Yellowing leaves on a houseplant that you know you’ve watered can feel maddening. The compost may even look dry on top, yet the plant is still fading, one leaf at a time. This is usually not about how often you water, but what is happening around the roots.
What yellow leaves are really telling you
Most houseplants yellow their leaves when roots cannot do their job properly. That can happen for opposite reasons:
- Too wet for too long: roots sit in soggy compost, short of oxygen, and start to rot.
- Too dry below the surface: the top looks damp from a recent watering, but deeper down is bone dry.
- Low light: in a dark corner, the plant cannot use the water you give it.
- Sudden temperature changes: cold draughts or hot radiators stress the plant.
If this is happening on your plant, look at the pattern.
Older, lower leaves yellowing first, while new growth looks fine, often points to natural ageing or slightly low light. Random yellow leaves across the plant, especially with soft, droopy stems and compost that feels wet, usually means overwatering or poor drainage.
A quick check: lift the pot. If the top looks dry but the pot still feels surprisingly heavy, wait. This is the point where many people water again too soon.
The check to make before watering again
Before you reach for the watering can, do three simple checks:
- Compost moisture: push a finger 3–4 cm down.
- Cold and wet: do not water.
- Dry and crumbly: water thoroughly, then let it drain.
- Drainage holes and saucer: if there’s water sitting in the saucer the next morning, roots have been soaked for too long.
- Light and position: a plant on a dim hallway shelf will use water far more slowly than one on a bright but not hot windowsill.
If the compost is consistently wet and there’s a faint sour smell, roots may be rotting. Gently slide the plant from its pot: brown, mushy roots confirm it. Healthy roots are usually firm and pale.
How to help a plant with yellow leaves
Once you know what the roots are sitting in, you can adjust:
- If it’s too wet:
- Tip out any water from the saucer or outer pot.
- Move the plant to a brighter spot out of direct midday sun to help it dry.
- Next time, water less often, but water so excess runs from the drainage holes, then empty the saucer.
- If it’s too dry:
- Stand the pot in a bowl of water for 10–20 minutes so the compost rehydrates from below.
- Let it drain very well before putting it back.
- If roots are rotting badly:
- Trim off the worst mushy roots with clean scissors.
- Repot into fresh, free-draining houseplant compost, making sure there are clear drainage holes.
Avoid feeding a stressed plant heavily; a weak liquid feed at half strength is enough once you see new, healthy leaves forming again.

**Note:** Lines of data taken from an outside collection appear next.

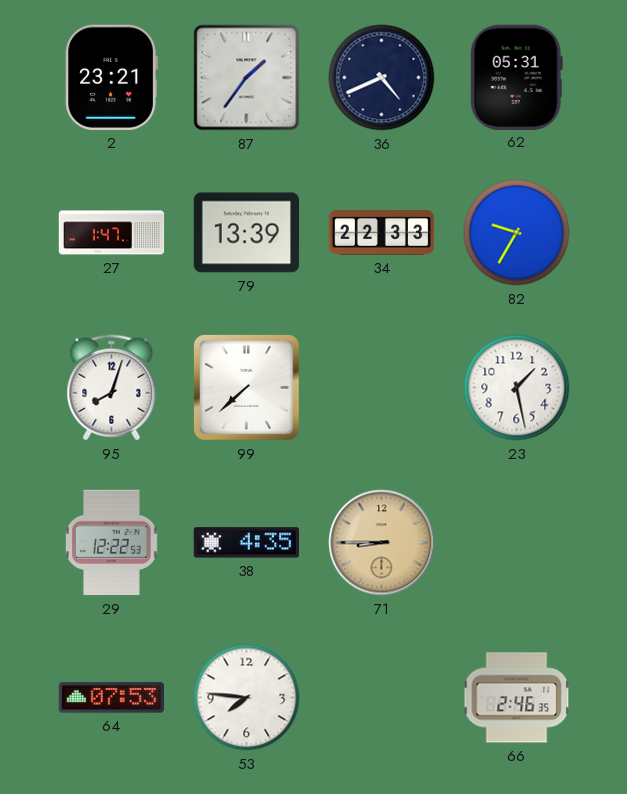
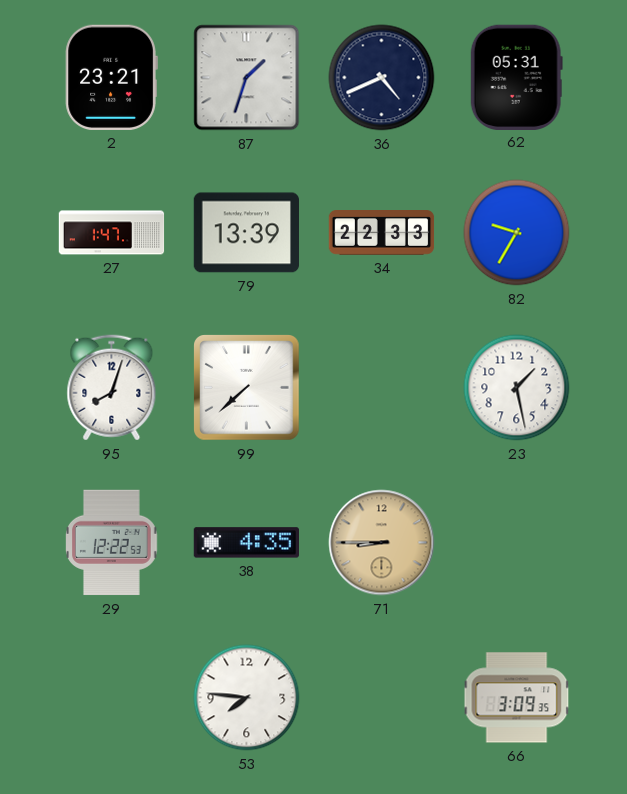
87: 1:36 -> 1:33
64: 07:53 -> none
66: 2:46 -> 3:09
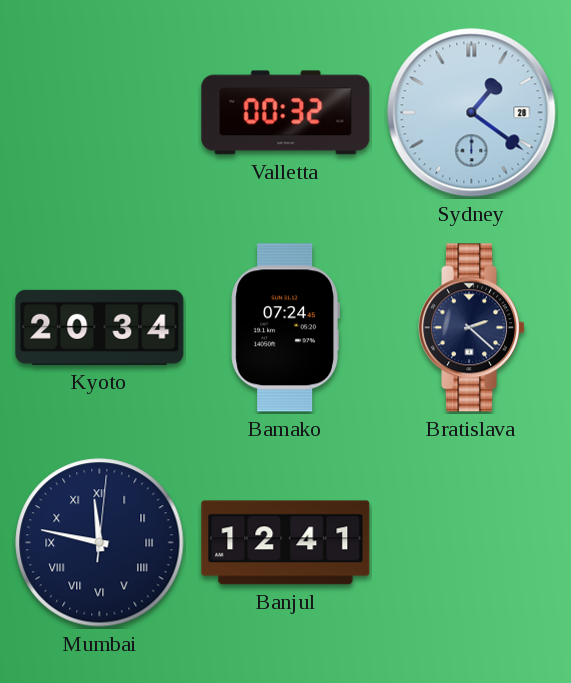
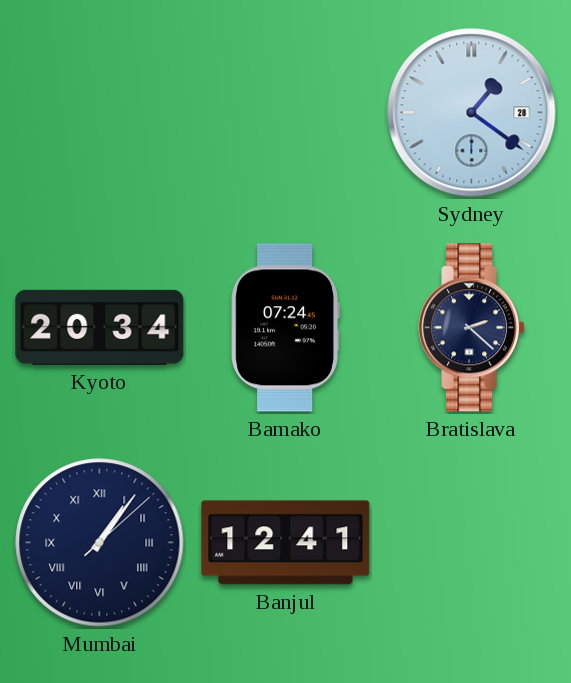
Valletta: 00:32 -> none
Mumbai: 11:47 -> 1:06
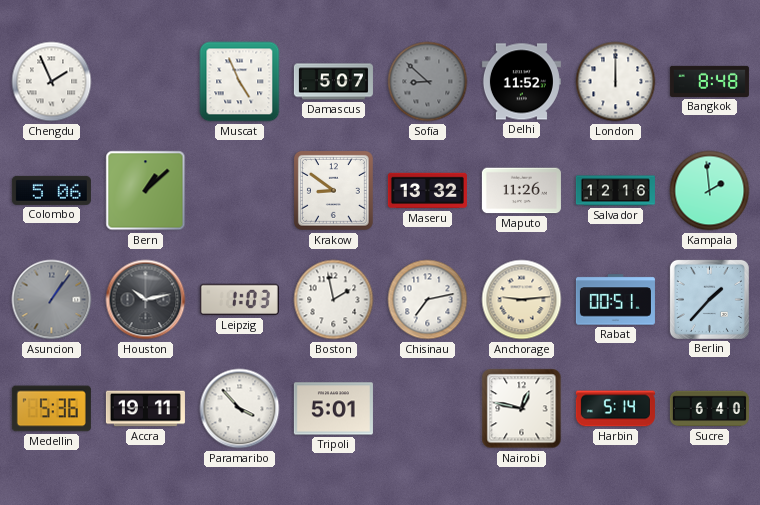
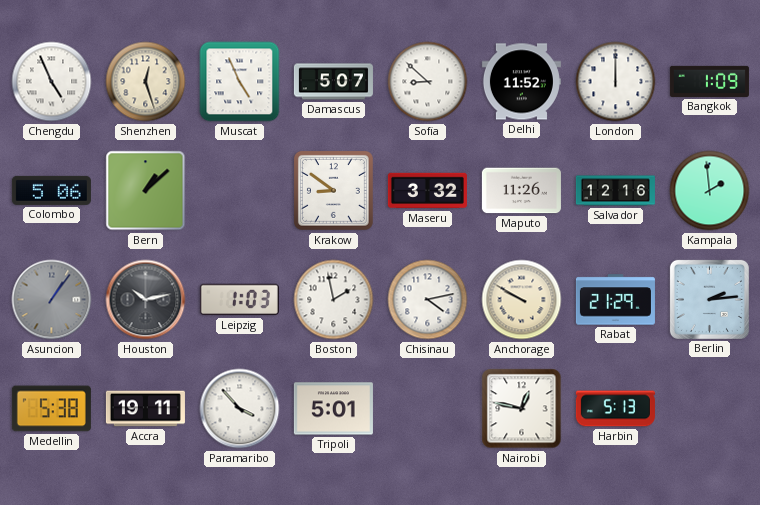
Chengdu: 1:56 -> 4:56
Shenzhen: none -> 12:27
Sofia dial: grey -> white
Bangkok: 8:48 -> 1:09
Maseru: 13:32 -> 3:32
Chisinau: 7:13 -> 4:13
Anchorage: 9:14 -> 9:50
Rabat: 00:51 -> 21:29
Berlin: 1:37 -> 2:14
Medellin: 5:36 -> 5:38
Harbin: 5:14 -> 5:13
Sucre: 6:40 -> none
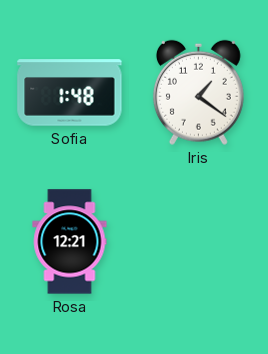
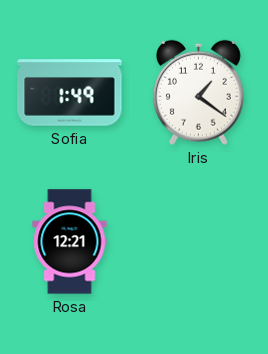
Sofia: 1:48 -> 1:49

The RHS has simple guidance on houseplant feeding if you’re unsure.
Yellow leaves already damaged will not turn green again, so remove them once they are fully yellow. The useful clue is not one leaf, but the trend over the next few weeks.
If you adjust watering to what the compost is doing, rather than the calendar, most houseplants slowly steady themselves. Your next step: check one plant today with a finger test and a pot lift before you water it.